El segundo paso para comprender su filosofía, muy recomendable para la lectura de cualquier autor, es conocer su figura y su historicidad. Resulta incompresible la lectura de sus textos si no se entiende que Adorno fue sujeto histórico, en sentido de atadura: no se puede armonizar su pensamiento si no se comprende lo que sufrió. Vivió tanto el exilio a causa del horror nazi como la expansión del liberalismo económico y, por tanto, su filosofía renace como impulso ante la «barbarie» fascista y capitalista. Comprende que el totalitarismo es, de algún modo, producto de ese pensamiento que rechaza, ese pensamiento que intenta abarcar la totalidad a través del tribunal de la Razón. En Dialéctica de la Ilustración muestra, junto a Horkeimer, el Holocausto como síntoma del proyecto idealista, de la Ilustración, que había prometido a la humanidad la autonomía y la libertad. Su punto de partida «era nada menos que comprender por qué la humanidad, en lugar de alcanzar un estado verdaderamente humano, se hunde en una nueva forma de barbarie» y explicar el porqué de dicha paradoja.
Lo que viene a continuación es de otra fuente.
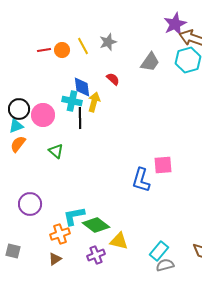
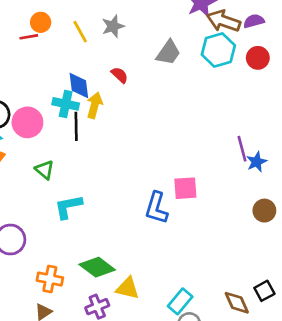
orange circle: (62, 50) -> (41, 22), moved
cyan L-shape: (74, 216) -> (68, 207), moved
orange cross: (60, 234) -> (50, 279), turned 30

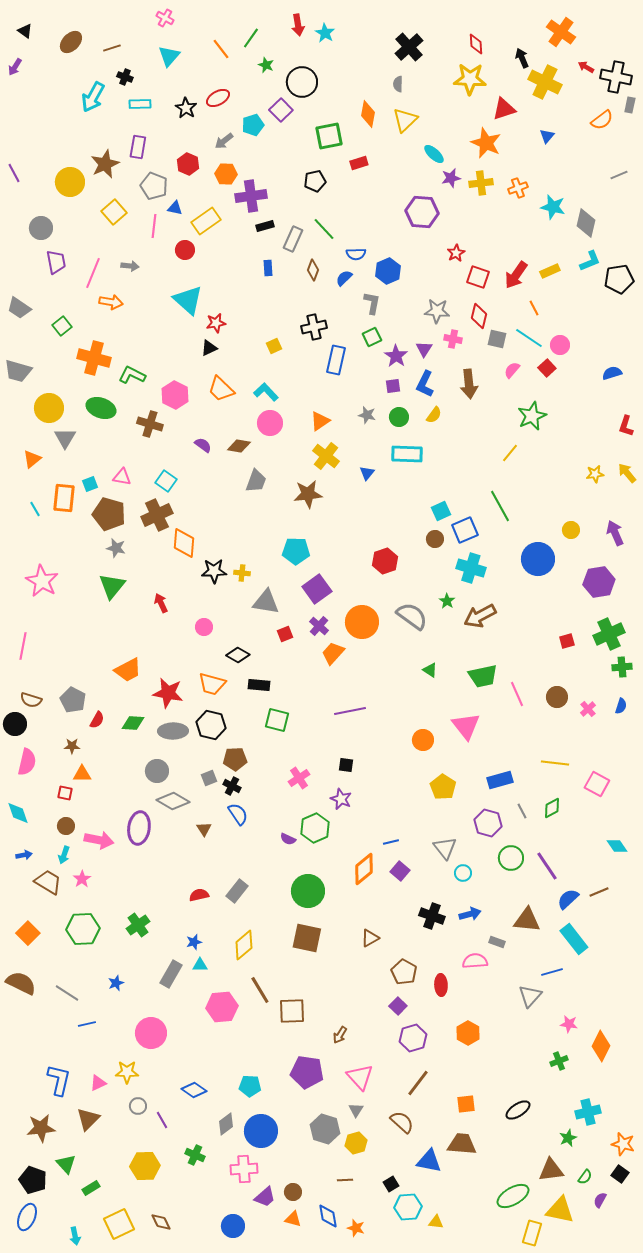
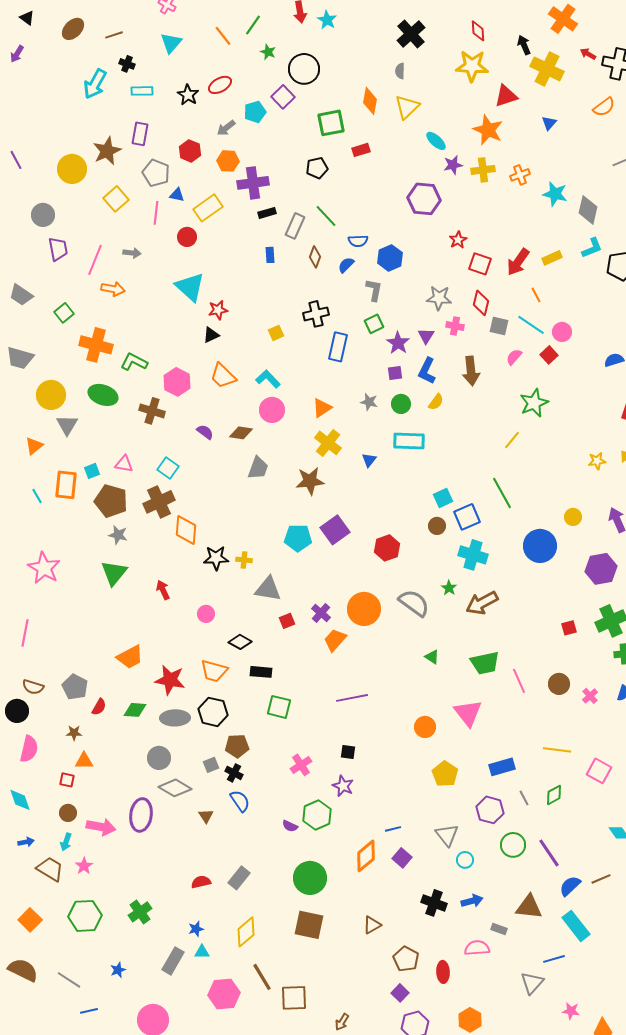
purple square: (317, 589) -> (335, 530), moved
También es verdad que la lectura se puede aplicar a cuestiones más allá del Holocausto, desde una perspectiva marxista, ya que, según Adorno, «el aumento de la productividad económica, que por un lado crea las condiciones para un mundo más justo, procura por otro el aparato técnico y a los grupos sociales que disponen de él una inmensa superioridad sobre el resto de la población. El individuo queda anulado por completo frente a los poderes económicos».

El tercer elemento que hay que tener presente –tal vez el más importante– es la metodología del análisis de Adorno. Tal como hemos visto, Adorno huye de los grandes sistemas de pensamiento absoluto, propios del siglo XIX o, para hablar claramente, de la dialéctica hegeliana que todo lo engulle. Ésta se desarrolla en tres momentos. En el primero se desarrolla un concepto, que, al enfrentarse con otros, o consigo mismo en su desarrollo, genera un conflicto, como una incoherencia o una contradicción, colapsando e interrumpiendo su continuidad, constituyendo éste el segundo momento. Finalmente ese conflicto se resolverá acudiendo a un tercer concepto en el que se superan y reconcilian los dos anteriores, generando así un concepto que surge necesaria y naturalmente del mismo. Se crea así una estructura fija de pensamiento y análisis. Para Adorno, esto es un error y, para solventarlo, propone su Dialéctica negativa. En ella no hay momento de superación ni reconciliación: el movimiento y el conflicto jamás encuentran solución definitiva ni absoluta, sino que encuentran soluciones «provisionales» hasta que surge un nuevo conflicto. De este modo no hay una única estructura ni un momento absoluto. Así, los conceptos son como un cielo estrellado en el que el pensamiento dibuja y desdibuja constelaciones según vincule o separe astros del firmamento: sólo así es posible pensar la realidad.

Para la cuarta y última recomendación, es preciso acudir a Nietzsche. Éste nos recomienda en su Genealogía de la Moral, para su propia lectura, aquella que puede considerarse a la altura de sus escritos, la que denomina arte, una lectura rumiada:

Para practicar de este modo la lectura como arte se necesita ante todo una cosa que es precisamente la más olvidada […], una cosa para la cual se ha de ser casi vaca y, en todo caso, no “hombre moderno”; el rumiar…

Esto no es válido únicamente para Nietzsche, sino que también es aplicable a los textos de Adorno. No se trata meramente de una lectura, sino de un paladear que nos deja el gusto en la boca después de la lectura, como un veneno adictivo que nos llama, que nos reclama, una y otra vez, a ese pasaje que nos perturba y a la vez nos ayuda a comprender a cada ente de la realidad, a cada individuo dentro de la realidad social. Hay que aprender a saborear cada página, cada párrafo, buscar cómo y de qué manera palpita cada palabra, ya que cada una está escogida entre todas las demás ­–aquí me veo en la obligación de advertir que una lectura superficial, rápida (al igual que cualquier consumo que se quede en la superficie, que no deje poso), produce necesariamente indigestión–.

Una vez vislumbrado el fondo del pensamiento de Adorno, espero que tú, lector, seas capaz de soltar mi mano e iniciar el descenso a la profundidad del legado de Adorno.